Fortunately, NAPPP and the RxP campaign by APA have been extremely limited in their effect. The rest of the world doesn't think much of them.
 
When the NAPPP first came about, I was glad to see an alternative organization to the APA because the APA leadership seemed disconnected from the average practitioner. As I dug deeper into their agenda, I became less supportive because they seem to push for maximizing the numbers of psychologists and increasing the scope of psychologists, while also supporting lower training standards.

I have followed their RxP efforts, and the standards they support are much lower than I feel is adequate for ethical practice. The "business" focus isn't inherently bad, but it is when part of the model wants to increase supply. They are still in the minority in regard to size, but I'm concerned that they will still gain enough support to influence legislation.
 
When the NAPPP first came about, I was glad to see an alternative organization to the APA because the APA leadership seemed disconnected from the average practitioner. As I dug deeper into their agenda, I became less supportive because they seem to push for maximizing the numbers of psychologists and increasing the scope of psychologists, while also supporting lower training standards.

I have followed their RxP efforts, and the standards they support are much lower than I feel is adequate for ethical practice. The "business" focus isn't inherently bad, but it is when part of the model wants to increase supply. They are still in the minority in regard to size, but I'm concerned that they will still gain enough support to influence legislation.

For an alternative to APA I favor the Association for Behavioral and Cognitive Therapies, which adheres to science-based psychology but is very applied in its focus. The Association for Psychological Science is also an excellent alternative. Both have shown a great deal of integrity, collegiality and transparency.

This is opposed to the arrogance and secrecy with which many parts of APA operates, particularly the practice directorate and APAPO.

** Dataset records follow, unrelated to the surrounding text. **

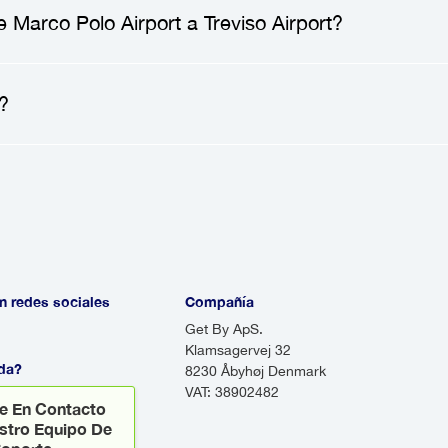
 Marco Polo Airport
a
Treviso Airport
generalmen
 Marco Polo Airport a Treviso Airport?
po de vehículo, la distancia entre las estaciones 
e Marco Polo Airport
a
Treviso Airport
varía segú
?
promedio, puedes esperar que el trayecto dure ap
stimación más precisa basada en las condiciones 
ado ofrece comodidad, confort y tranquilidad. Evit
nductor profesional que te asistirá y disfrutarás d
inconvenientes, un traslado definitivamente vale la
 redes sociales
Compañía
Get By ApS.
Klamsagervej 32
da?
8230 Åbyhøj Denmark
VAT: 38902482
e En Contacto
stro Equipo De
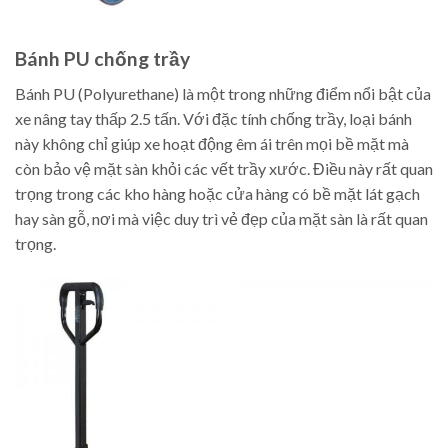
Bánh PU chống trầy
Bánh PU (Polyurethane) là một trong những điểm nổi bật của
xe nâng tay thấp 2.5 tấn. Với đặc tính chống trầy, loại bánh
này không chỉ giúp xe hoạt động êm ái trên mọi bề mặt mà
còn bảo vệ mặt sàn khỏi các vết trầy xước. Điều này rất quan
trọng trong các kho hàng hoặc cửa hàng có bề mặt lát gạch
hay sàn gỗ, nơi mà việc duy trì vẻ đẹp của mặt sàn là rất quan
trọng.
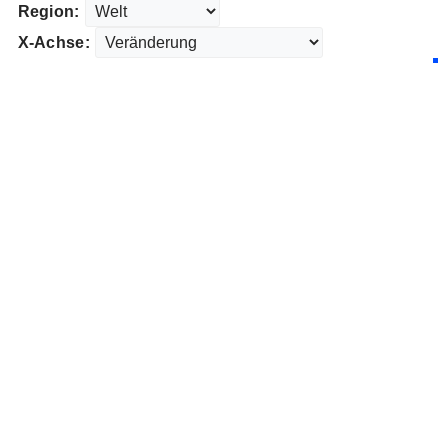
Region:
X-Achse:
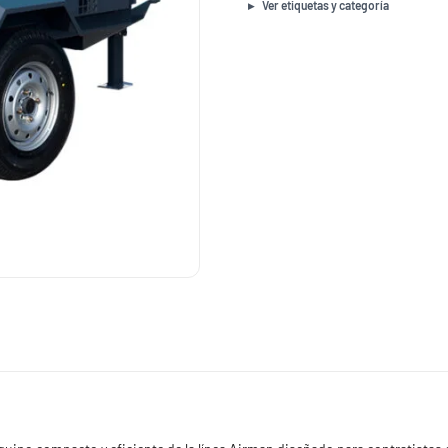
185
Ver etiquetas y categoría
CFM
100
PSI
cantidad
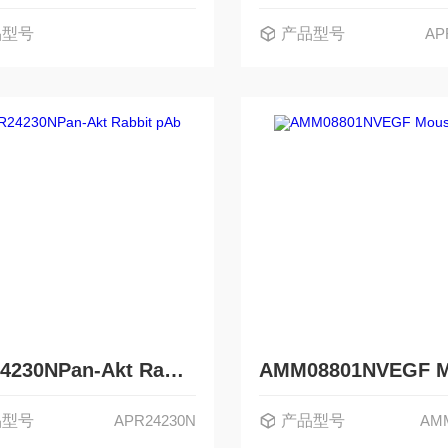
品型号
产品型号
AP
APR24230NPan-Akt Rabbit pAb
品型号
APR24230N
产品型号
AM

As someone who is a psychologist, and a businessman since I'm in private practice, I'm not against paying attention to the business side of our work, or political advocacy. However, some years ago the "practice" side of APA went off the rails and made money and political power (inside and outside APA) their number one priority.

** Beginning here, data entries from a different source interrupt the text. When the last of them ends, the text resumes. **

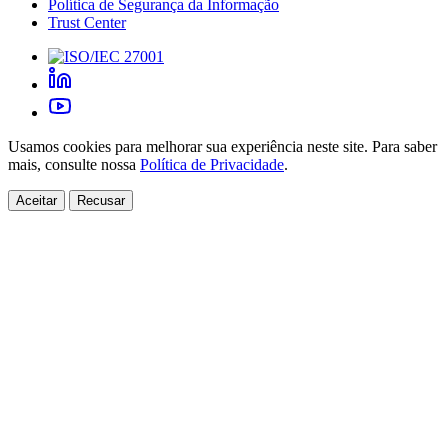
Política de Segurança da Informação
Trust Center
Usamos cookies para melhorar sua experiência neste site. Para saber
mais, consulte nossa
Política de Privacidade
.
Aceitar
Recusar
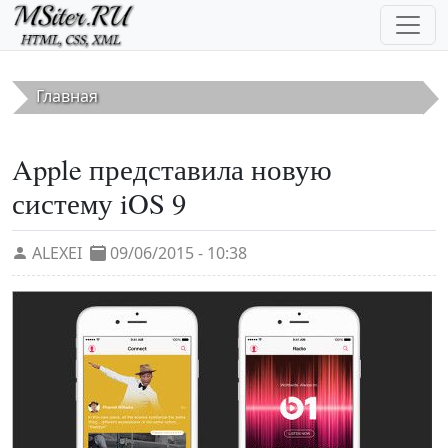
Перейти к основному содержанию
Главная
Apple представила новую
систему iOS 9
ALEXEI
09/06/2015 - 10:38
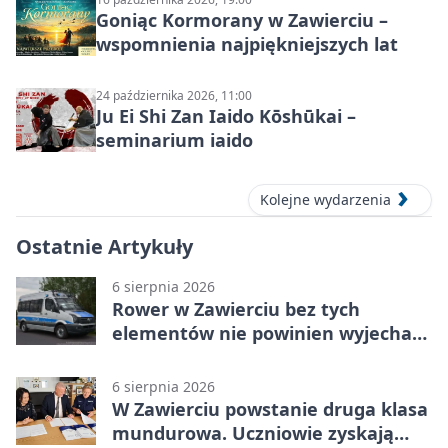
Goniąc Kormorany w Zawierciu –
wspomnienia najpiękniejszych lat
24 października 2026, 11:00
Ju Ei Shi Zan Iaido Kōshūkai –
seminarium iaido
Kolejne wydarzenia
Ostatnie Artykuły
6 sierpnia 2026
Rower w Zawierciu bez tych
elementów nie powinien wyjechać
na drogę
6 sierpnia 2026
W Zawierciu powstanie druga klasa
mundurowa. Uczniowie zyskają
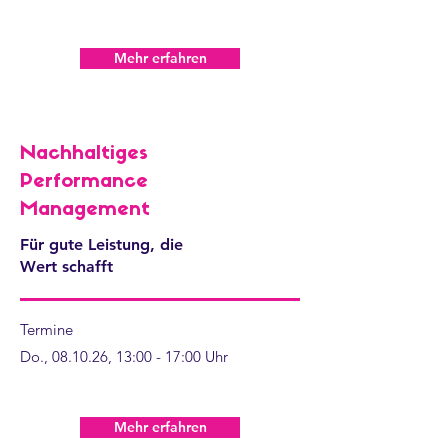
Mehr erfahren
Nachhaltiges
Performance
Management
Für gute Leistung, die
Wert schafft
Termine
Do., 08.10.26, 13:00 - 17:00 Uhr
Mehr erfahren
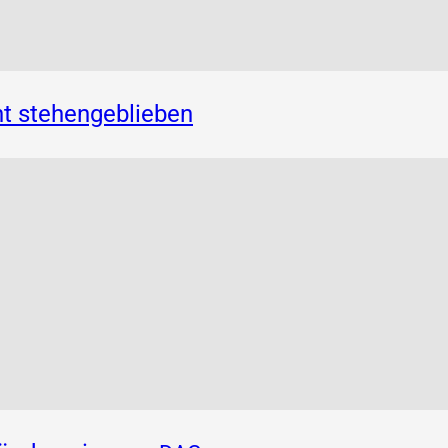
t stehengeblieben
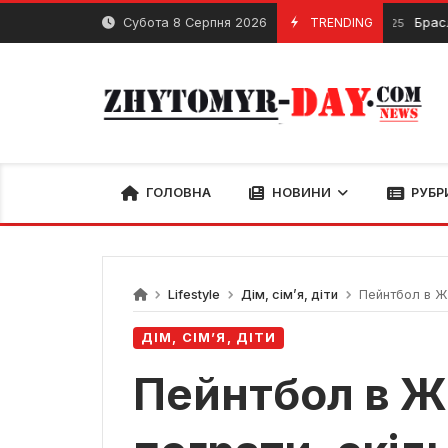
Skip
Субота 8 Серпня 2026
TRENDING
Браслети для
29 Квітня, 2025
to
content
ГОЛОВНА
НОВИНИ
РУБР
Lifestyle
Дім, сім’я, діти
Пейнтбол в Жи
ДІМ, СІМ’Я, ДІТИ
Пейнтбол в Ж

That signaled the decline of professional and scientific integrity and the ascension of greed as the driving force. NAPPP was simply more extreme, and more impatient, than the Practice Directorate and split off. (The BEA, whose rule helped push out the NAPPPsters, has been a force slowing down RxP and forcing them to behave a little more appropriately. It was the BEA that also limited how much of RxP training could occur predoctorally, since RxPers wanted it ALL to be predoctoral as an option.)

This led to RxP as a political campaign, rather than a scientific or professional one. The focus was getting RxP incorporated into psychology for wealth and power, which requires that it be within psychology's (and APA's control), that training be done by the corporate private training schools, and that training be as quick, easy and profitable as possible. Again, it's about quantity and power, not quality and professionalism. This profit-and-political-power attitude also drove them to insanely deceive the APA membership for 10 years over the practice assessments.

If psychologists obtain RxP through accepted medical training routes, it does APA no good at all, since it doesn't put money in the pockets of the professional schools and it doesn't add to APA's power. You'll notice they never advocate any avenues to RxP that doesn't fit this model of additional wealth and power.

Among the reasons why what LAMP did in Louisiana was disturbing was that a group of 51 psychologists got their own law passed that created what is in effect a new profession. Their psychology and prescribing practice is done completely outside all other psychological oversight. If they can do that, what keeps others like NAPPP from getting their own laws passed to create psychology providers?